### Task requirements
Go through the records below and set each one down exactly, leaving out any pictures.

### Material provided
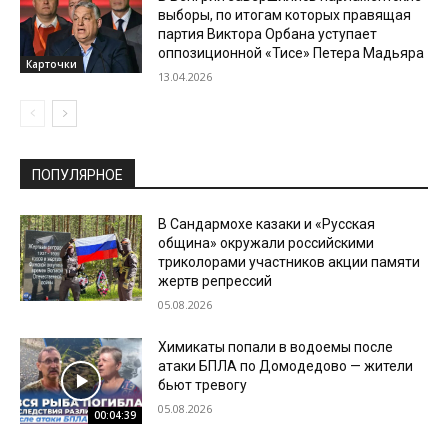
выборы, по итогам которых правящая
партия Виктора Орбана уступает
оппозиционной «Тисе» Петера Мадьяра
Карточки
13.04.2026
ПОПУЛЯРНОЕ
В Сандармохе казаки и «Русская
община» окружали российскими
триколорами участников акции памяти
жертв репрессий
05.08.2026
Химикаты попали в водоемы после
атаки БПЛА по Домодедово — жители
бьют тревогу
05.08.2026
00:04:39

### Result of the task
выборы, по итогам которых правящая
партия Виктора Орбана уступает
оппозиционной «Тисе» Петера Мадьяра
Карточки
13.04.2026
ПОПУЛЯРНОЕ
В Сандармохе казаки и «Русская
община» окружали российскими
триколорами участников акции памяти
жертв репрессий
05.08.2026
Химикаты попали в водоемы после
атаки БПЛА по Домодедово — жители
бьют тревогу
05.08.2026
00:04:39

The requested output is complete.